Daniel estaba desconcertado. Iba, venía, no sabía que hacer. Sin embargo, antes de perderlos completamente de vista les reprochó, con un grito:
-¡´Ora le cumplen, cabrones!
Sucia de arena y tierra, aun en el suelo, miraste largamente a tu acompañante. El quiso decir algo, pero finalmente desvió sus ojos y se hizo el desentendido. Tú, después de un penoso silencio, empezaste a vestirte lentamente. Nunca más quisiste ver a Daniel en toda tu vida.

Después de este hombre cobarde, el sexo opuesto se te hizo insoportable. Los recuerdos lejanos de tus noches de pasión te causaban fastidio. Toda esa época dedicada a saciar los bajos instintos de seres insensibles y vacíos te parecían ahora una horrible pesadilla. No los necesitabas.

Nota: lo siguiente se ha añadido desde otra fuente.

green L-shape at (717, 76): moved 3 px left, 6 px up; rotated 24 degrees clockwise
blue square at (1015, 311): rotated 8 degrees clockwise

No los habías necesitado nunca, y esto para tu desgracia lo habías descubierto hacía poco, en la propaganda a todo color que te habían enviado, por correo, unos almacenes de prestigio. El kit venía con todo: un equipo completo de herramientas vibrantemente útiles, utilísimas, que se montaban y desmontaban, se accionaban a diferentes velocidades, rápido, lento, con puntas finas, gruesas, semigruesas, alargadas, cortas, planas, redondas, en todo tipo de formas, normales, anormales y seminormales y con diferentes texturas. Y todo esto a precio de introducción, con dos tubos de lubricante, como regalo. Una oferta única, solo por unos días y en cantidad limitada. Compraste una caja y después de tu primer contacto con el producto, mandaste pedir toda la oferta limitada que abarrotó las repisas de tu armario, de tu closet y los cajones de tu cómoda. Ahora sí, armada de todos estos implementos ¡quién necesita a los hombres!

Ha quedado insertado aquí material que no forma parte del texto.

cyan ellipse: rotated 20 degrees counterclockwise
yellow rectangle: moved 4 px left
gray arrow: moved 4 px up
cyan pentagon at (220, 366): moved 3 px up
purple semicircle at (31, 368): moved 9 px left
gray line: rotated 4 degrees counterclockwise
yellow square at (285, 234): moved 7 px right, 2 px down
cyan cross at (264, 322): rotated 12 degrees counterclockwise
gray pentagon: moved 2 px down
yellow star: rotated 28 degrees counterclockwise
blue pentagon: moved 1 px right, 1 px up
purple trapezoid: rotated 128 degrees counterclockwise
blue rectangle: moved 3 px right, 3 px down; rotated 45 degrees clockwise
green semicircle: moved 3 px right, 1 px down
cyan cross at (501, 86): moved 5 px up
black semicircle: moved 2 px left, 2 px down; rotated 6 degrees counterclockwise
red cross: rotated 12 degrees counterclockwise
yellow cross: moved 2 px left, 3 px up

Nunca pensaste que de este cuarto no volverías a salir jamás. Sin embargo, aquel día regresaste de un paseo por tus dominios y pediste de comer. Como estabas cansada te servimos en tu cuarto, como siempre, con generosidad: sopa, carne, verduras, arroz, papas, queso, pastel con leche, gelatina, galletas y tú refresco. Te lo comiste todo y quisiste más. A la mañana siguiente el marco de la puerta te resultaba estrecho. Llamamos al albañil, que anteriormente ya lo había ampliado, para que lo ensanchara aún más, pero éste consideró que el peso de la losa podría vencer la pared y venirse la casa abajo. Miraste por la ventana y reconociste que no había nada ni nadie del otro lado que te hiciera falta. Eras autosuficiente. Lo tenías todo, lo dominabas todo y desde ahí podrías disfrutar del mundo como si estuvieras afuera. Te sentaste en la cama que fue elaborada especialmente para soportar el exceso de tus carnes y te dispusiste a vivir otra etapa de tu vida. No necesitabas esforzarte para controlarlo todo. Tenías a tu gente que lo haría por ti; mientras, tú te entregarías al placer de continuar degustando tus caprichos favoritos, en el ambiente desteñido de una recámara envuelta en papel "autumn leafs".
El tiempo pasó y los recuerdos tiñeron de nostalgia tus noches y tus días. La mayoría de los objetos que se acumulaban en exceso en todos los espacios de tu recámara no lograban despertar en ti sentimientos definidos, sólo algunos te traían ecos de sucesos que en tu memoria dejaron una huella. Sin embargo, tu carácter siempre difícil se deterioraba, aunque decías que te sentías feliz. Pensé dejarte, pero no pude.
-Lárgate si quieres,- me dijiste.
-¿Y quién cuidará de ti?
-Con dinero baila el perro,- aseguraste con desprecio.
-¿Muerdes la mano que te alimenta?- pregunté resentido.
-Nadie es indispensable.
-Pero yo soy tu amigo.
-Yo no tengo amigos, sólo tengo sirvientes que me obedecen.
Comprendí que era mejor tenerte aquí, sujeta entre estas paredes, que libre, deseando lo poco que todavía me queda. Me lo has quitado todo. Bueno, casi todo. Por un sueldo te alimentaré toda la vida, con prodigalidad. Si no lo hiciera, la falta de comida podría liberarte de tu cárcel y eso nunca lo permitiré. Atrapada en tu cuerpo voraz vegetas sobre tu cama. Yo observo como aumentas de tamaño, te veo inflarte y sólo espero el momento en que tu hambre insaciable te haga reventar. Por eso te cuido, por eso estoy siempre contigo, por eso nunca me aparto de tu lado.